The chief creative officer at UK broadcaster Channel 4 has said ongoing uncertainly about whether the territory’s government plans to privatise the public broadcaster is “destabilising”.
Former government culture minister John Whittingdale had seemed set on changing C4’s operating model before exiting this summer. Jay Hunt told Edinburgh she understood a deal to take the network private was still possible.
“Sitting where I am sitting it is dispiriting to be sitting here one year later [after similar questions at last year’s Edinburgh event] and still not able to close that particular conversation,” she said. “It’s inevitable that for everyone at Channel 4, and for everyone who deals with Channel 4 that uncertainty is destabilising.
“One way or another we need some resolution on this. I find it absolutely breathtaking that one year after I was asked this question I am answering it again and we are none the wiser. We are planning into 2018, and I still don’t know the future of my organisation.”

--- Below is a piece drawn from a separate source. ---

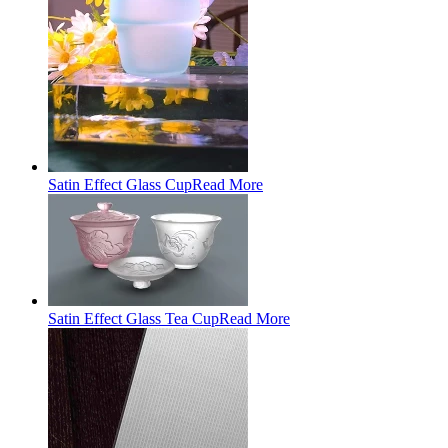
Satin Effect Glass Cup
Read More
Satin Effect Glass Tea Cup
Read More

Hunt made the comment during a panel session at the Edinburgh International television Festival, during which she focused on a bumper year of linear ratings at the London=based broadcaster.
During a session with the C4 content boss, Hunt revealed she had commissioned a series of shows. These include The Bisexual, which is billed as a “painfully hilarious look at the difference of dating men and women” through the eyes of young New York woman.
Jane Featherstone’s Sister Pictures, which has also bagged a commission from BBC One this week, will produce.
Desiree Akhavan, who stars, and Cecila Frugiuele are the writers on the show, which acting head of drama and comedy Nerys Evans commissioned.
Also on the slate is sitcom Derry Girls, which is set in a politically-charged Northern Ireland in 1994 and is from writer Lisa McGee.
Evans recently took over from Piers Wenger, who became the BBC’s drama chief.
On the factual front, C4 has commissioned a series from Argonon-owned Windfall Films in which modern men will be tasked with recreating one of the most grueling endurance tests in naval history.
Nine men will attempt to safety navigate a 4,000-mile journey from Tonga to Timor in a 23ft open wooden boat.
Hunt also used her session to reveal C4 was increasing its spend on kids-focused programming £2 million (US$2.5 million) to £5 million. C4 has faced government criticism for a perceived lack of investment in the children and teen space.